* What the exercise asks *
To answer, print the line containing "スタンド 怪盗キッド ジャンプ ク" and each line after it in the listing below, exactly as they stand.

* Records supplied *

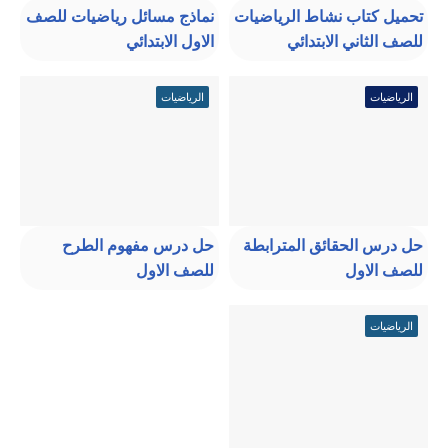
تحميل كتاب نشاط الرياضيات
نماذج مسائل رياضيات للصف
للصف الثاني الابتدائي
الاول الابتدائي
الرياضيات
الرياضيات
حل درس الحقائق المترابطة
حل درس مفهوم الطرح
للصف الاول
للصف الاول
الرياضيات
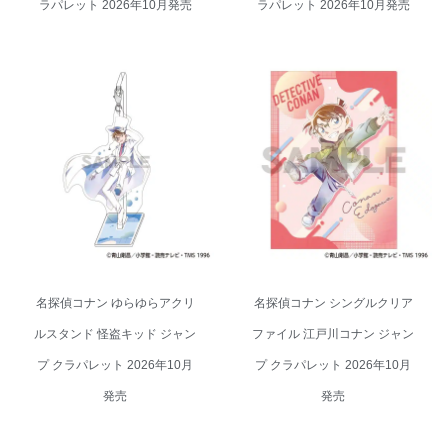
ラパレット 2026年10月発売
ラパレット 2026年10月発売
名探偵コナン ゆらゆらアクリル
名探偵コナン シングルクリアフ
スタンド 怪盗キッド ジャンプ ク
ァイル 江戸川コナン ジャンプ ク
ラパレット 2026年10月発売
ラパレット 2026年10月発売
名探偵コナン ゆらゆらアクリ
名探偵コナン シングルクリア
ルスタンド 怪盗キッド ジャン
ファイル 江戸川コナン ジャン
プ クラパレット 2026年10月
プ クラパレット 2026年10月
発売
発売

* Answer *
スタンド 怪盗キッド ジャンプ ク
ァイル 江戸川コナン ジャンプ ク
ラパレット 2026年10月発売
ラパレット 2026年10月発売
名探偵コナン ゆらゆらアクリ
名探偵コナン シングルクリア
ルスタンド 怪盗キッド ジャン
ファイル 江戸川コナン ジャン
プ クラパレット 2026年10月
プ クラパレット 2026年10月
発売
発売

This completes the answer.